This is a clean, scalable architecture. One agent, focused context, relevant tools loaded on demand, persistent knowledge.

But one agent has limits.


Stage 7: Teams of Agents

Some tasks are too big for one agent. Not because the model isn’t smart enough, but because:

  • Context windows are finite. A single agent working on a large codebase will eventually run out of room.
  • Sequential work is slow. One agent reading 50 files, then planning, then coding, then testing — that is a long chain.
  • Different tasks need different focus. Research requires broad exploration. Coding requires deep file-level attention. Testing requires running commands and reading output. One agent juggling all three loses focus.

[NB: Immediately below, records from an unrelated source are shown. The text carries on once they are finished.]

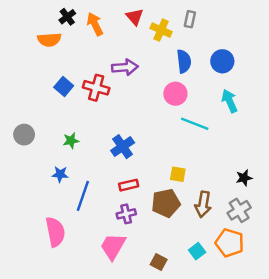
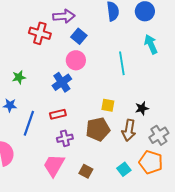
blue square: (64, 87) -> (79, 36), moved
pink circle: (175, 94) -> (76, 60), moved
cyan line: (195, 124) -> (122, 63), turned 60
black star: (244, 178) -> (142, 108), moved
red rectangle: (129, 185) -> (58, 114), moved
brown square: (159, 262) -> (86, 171), moved

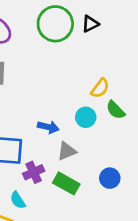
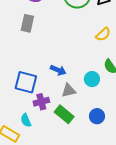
yellow semicircle: (100, 88) -> (103, 34), moved
cyan circle: (86, 117) -> (92, 79), moved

The answer: teams of agents, each with their own context window, their own memory, and their own skills.

A typical team might look like:

AgentRoleSkills
LeadCoordinates work, synthesizes resultsTask management, messaging
ResearcherExplores the codebase, reads docsSearch, web browsing
CoderWrites and edits codeFile editing, code generation
TesterRuns tests, reports resultsTest execution, log analysis

Each agent runs as an independent process. They don’t share a context window. They each start clean and focused on their assigned task.

But this creates a new problem: how do they talk to each other?


Stage 8: The Communication Problem

The moment you have multiple agents, you need answers to hard questions:

  • How does Agent A tell Agent B what to do?
  • How does Agent B report results back?
  • How do they avoid stepping on each other’s work?
  • How does the team know when everything is done?

Different systems answer these questions differently. Here are the main approaches that exist today.

Approach 1: Shared Conversation Thread

Used by: Microsoft AutoGen

The simplest model. All agents share one message thread. Every agent can see what every other agent has said. A selector (either round-robin or model-based) picks who speaks next.

Agent A: "I found the bug in auth.py line 42."
Agent B: "I'll write a fix."
Agent C: "I'll write a test for the fix."

Pros: Simple. Full visibility. Easy to debug.

Cons: Context grows fast. With 5 agents and 100 messages, every agent carries the full conversation — even the parts that don’t concern it. Expensive and wasteful at scale.

Approach 2: LLM-Driven Delegation

Used by: CrewAI

Agents don’t share a thread. Instead, when Agent A needs help, it uses a delegation tool — essentially asking the LLM to compose a message to a specific teammate.

Agent A calls: delegate_work(task="fix the bug", coworker="Coder", context="bug is in auth.py line 42")

The framework routes this to the Coder agent, which works on it and returns a result.

Pros: Natural. Agents decide when and what to delegate.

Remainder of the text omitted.